É sobre quem compartilha a responsabilidade de fazer dar certo.”
Peter propõe que a tríade só funciona quando há redistribuição de poder, clareza de papéis e espaço real para todas as vozes.
PMs não são CEOs do produto.
Design e Engenharia não são funções de apoio.
Todos são co-autores da decisão.
Papéis ou conhecimento?
Durante a palestra, alguém perguntou:
“Mas e se, em vez de tríade, for um quarteto, incluindo alguém de vendas?”
E minha resposta foi simples: Pode ser.
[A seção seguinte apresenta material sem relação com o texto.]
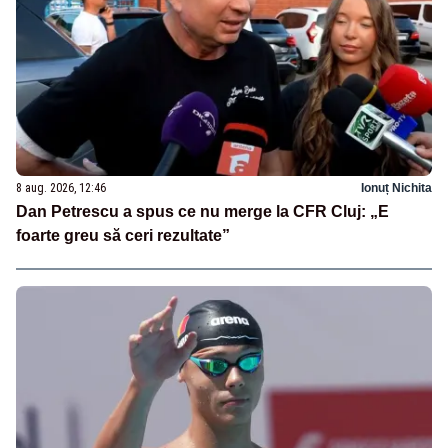
8 aug. 2026, 12:46
Ionuț Nichita
Dan Petrescu a spus ce nu merge la CFR Cluj: „E
foarte greu să ceri rezultate”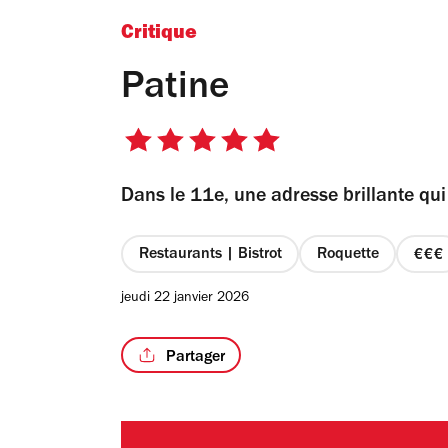
Critique
Patine
5
sur
Dans le 11e, une adresse brillante qui
5
étoiles
Restaurants | Bistrot
Roquette
pri
3
jeudi 22 janvier 2026
su
4
Partager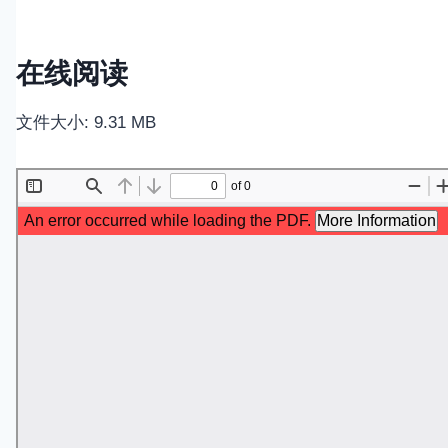
在线阅读
文件大小: 9.31 MB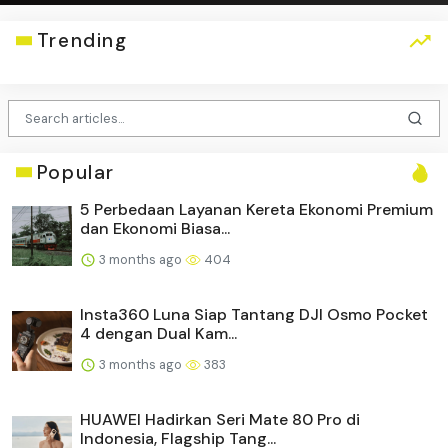
Trending
Popular
5 Perbedaan Layanan Kereta Ekonomi Premium
dan Ekonomi Biasa...
3 months ago
404
Insta360 Luna Siap Tantang DJI Osmo Pocket
4 dengan Dual Kam...
3 months ago
383
HUAWEI Hadirkan Seri Mate 80 Pro di
Indonesia, Flagship Tang...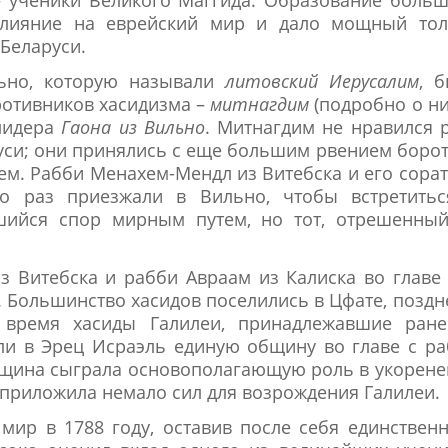
 влияние на еврейский мир и дало мощный тол
 Беларуси.
льно, которую называли
литовский Иерусалим
, 
отивников хасидизма –
митнагдим
(подробно о н
 лидера
Гаона из Вильно
. Митнагдим не нравился 
руси; они принялись с еще большим рвением боро
. Рабби Менахем-Мендл из Витебска и его сора
о раз приезжали в Вильно, чтобы встретитьс
шийся спор мирным путем, но тот, отрешенный
з Витебска и рабби Авраам из Калиска во главе
 Большинство хасидов поселились в Цфате, поздн
 время хасиды Галилеи, принадлежавшие ране
ли в Эрец Исраэль единую общину во главе с р
бщина сыграла основополагающую роль в укорен
 приложила немало сил для возрождения Галилеи.
мир в 1788 году, оставив после себя единствен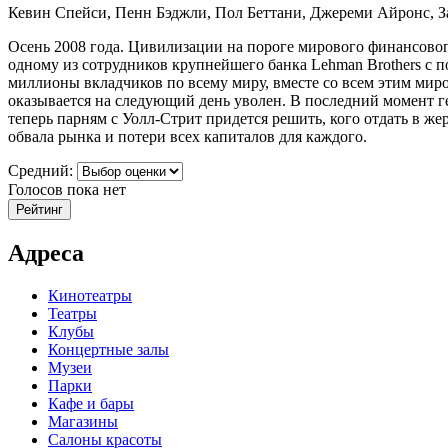
Кевин Спейси, Пенн Бэджли, Пол Беттани, Джереми Айронс, 
Осень 2008 года. Цивилизации на пороге мирового финансовог
одному из сотрудников крупнейшего банка Lehman Brothers с 
миллионы вкладчиков по всему миру, вместе со всем этим миро
оказывается на следующий день уволен. В последний момент г
теперь парням с Уолл-Стрит придется решить, кого отдать в же
обвала рынка и потери всех капиталов для каждого.
Средний:
Голосов пока нет
Адреса
Кинотеатры
Театры
Клубы
Концертные залы
Музеи
Парки
Кафе и бары
Магазины
Салоны красоты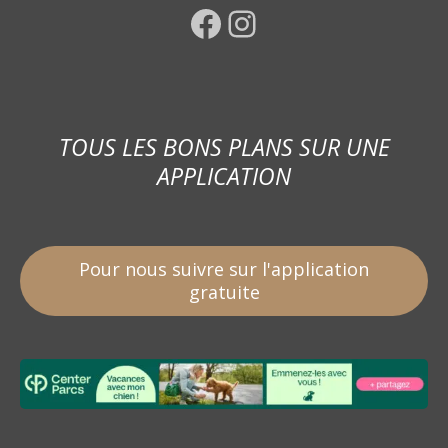
Facebook
Instagram
TOUS LES BONS PLANS SUR UNE
APPLICATION
Pour nous suivre sur l'application
gratuite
Já vi funcionar.
A verdade é que o problema está em como enxergamos a tríade.
Se tratamos como papéis fixos, ela engessa.
Se entendemos como conjuntos de conhecimento essenciais para boas decisões, ela ganha vida.
Já atuei em contextos com quarteto, quinteto… tudo depende do tipo de produto, da maturidade do time, e dos desafios do momento.
O ponto é:
Quem precisa estar na conversa?
Quem tem o conhecimento que falta agora?
Quem consegue ver o problema com mais clareza?
Cada pessoa da equipe precisa, no mínimo, entender os pilares da tríade.
Não para substituir ninguém, mas para colaborar de forma mais qualificada, tomar decisões mais completas, criar soluções mais inteligentes.
Quando funciona: um exemplo real
Vi isso acontecer, de forma madura, num projeto que liderei no Santander.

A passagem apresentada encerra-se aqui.